As a standalone tablet, the Kio is fantastic, but Brck have taken the concept to the next step, and the next! The Kio Kit, which comes in a robust, portable case, contains 40 Kio tablets, audio headsets, and the Brck: a mobile modem and Wi-Fi router connected to a portable server. The case itself doubles as a power station, which can be connected to mains or solar power and can charge all forty cases in as little as four hours.
How it works
Amongst its learning resources, the Brck’s server stores textbooks, games and Wikipedia for schools; the server is updated automatically with new educational materials. When a child switches on a Kio tablet, they have instant access to this wealth of resources; when a lesson comes to an end, the tablet is placed in a slot in the suitcase, where it charges wirelessly. In the event that a tablet is taken from the Kio Kit, it will cease to work, as it can only be switched on within a set radius of the server.

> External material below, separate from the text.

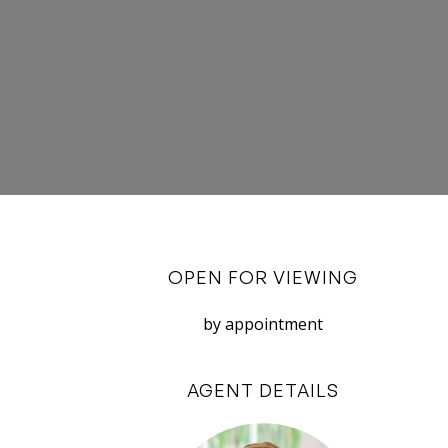
OPEN FOR VIEWING
by appointment
AGENT DETAILS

The Brck Kio Kit will instantly bring a digital classroom to any setting, anywhere in the world. Just one kit will directly benefit 200 children, not to mention the added benefits of shared learning and Skype contact between children from different cultures. It is our aim to provide Kio Kits to schools in Uganda and Cambodia, to help broaden the possibilities for the children we support, and to help each teacher to access an incredible wealth of information and resources.
At £5,000 each, the Kio Kits are not cheap but, due to their robust design and automatic software updates, they are expected to last a long time and the long-term benefits for the communities we help far outweigh their financial cost.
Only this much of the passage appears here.